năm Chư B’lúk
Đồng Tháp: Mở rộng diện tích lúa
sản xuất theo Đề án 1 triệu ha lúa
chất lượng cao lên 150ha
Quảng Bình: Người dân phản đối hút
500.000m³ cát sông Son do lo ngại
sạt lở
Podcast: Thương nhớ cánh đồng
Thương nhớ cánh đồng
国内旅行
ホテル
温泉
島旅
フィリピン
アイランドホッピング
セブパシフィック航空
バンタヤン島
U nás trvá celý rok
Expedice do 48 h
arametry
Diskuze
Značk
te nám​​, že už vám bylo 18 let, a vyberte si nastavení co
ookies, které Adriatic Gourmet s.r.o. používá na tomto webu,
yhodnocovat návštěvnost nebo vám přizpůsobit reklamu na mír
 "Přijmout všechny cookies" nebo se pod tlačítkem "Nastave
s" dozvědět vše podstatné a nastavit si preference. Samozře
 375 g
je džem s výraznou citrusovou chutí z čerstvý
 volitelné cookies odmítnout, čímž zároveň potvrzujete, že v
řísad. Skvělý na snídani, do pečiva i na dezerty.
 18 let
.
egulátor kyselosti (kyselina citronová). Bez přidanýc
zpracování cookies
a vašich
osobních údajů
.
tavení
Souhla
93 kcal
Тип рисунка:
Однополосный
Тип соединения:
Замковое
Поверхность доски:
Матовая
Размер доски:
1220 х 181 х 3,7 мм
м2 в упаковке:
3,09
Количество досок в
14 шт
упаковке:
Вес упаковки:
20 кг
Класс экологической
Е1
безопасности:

### [ASSIGNMENT]
Each line must be set down again exactly as above, with no line omitted.

### [TASK OUTPUT]
năm Chư B’lúk
Đồng Tháp: Mở rộng diện tích lúa
sản xuất theo Đề án 1 triệu ha lúa
chất lượng cao lên 150ha
Quảng Bình: Người dân phản đối hút
500.000m³ cát sông Son do lo ngại
sạt lở
Podcast: Thương nhớ cánh đồng
Thương nhớ cánh đồng
国内旅行
ホテル
温泉
島旅
フィリピン
アイランドホッピング
セブパシフィック航空
バンタヤン島
U nás trvá celý rok
Expedice do 48 h
arametry
Diskuze
Značk
te nám​​, že už vám bylo 18 let, a vyberte si nastavení co
ookies, které Adriatic Gourmet s.r.o. používá na tomto webu,
yhodnocovat návštěvnost nebo vám přizpůsobit reklamu na mír
 "Přijmout všechny cookies" nebo se pod tlačítkem "Nastave
s" dozvědět vše podstatné a nastavit si preference. Samozře
 375 g
je džem s výraznou citrusovou chutí z čerstvý
 volitelné cookies odmítnout, čímž zároveň potvrzujete, že v
řísad. Skvělý na snídani, do pečiva i na dezerty.
 18 let
.
egulátor kyselosti (kyselina citronová). Bez přidanýc
zpracování cookies
a vašich
osobních údajů
.
tavení
Souhla
93 kcal
Тип рисунка:
Однополосный
Тип соединения:
Замковое
Поверхность доски:
Матовая
Размер доски:
1220 х 181 х 3,7 мм
м2 в упаковке:
3,09
Количество досок в
14 шт
упаковке:
Вес упаковки:
20 кг
Класс экологической
Е1
безопасности:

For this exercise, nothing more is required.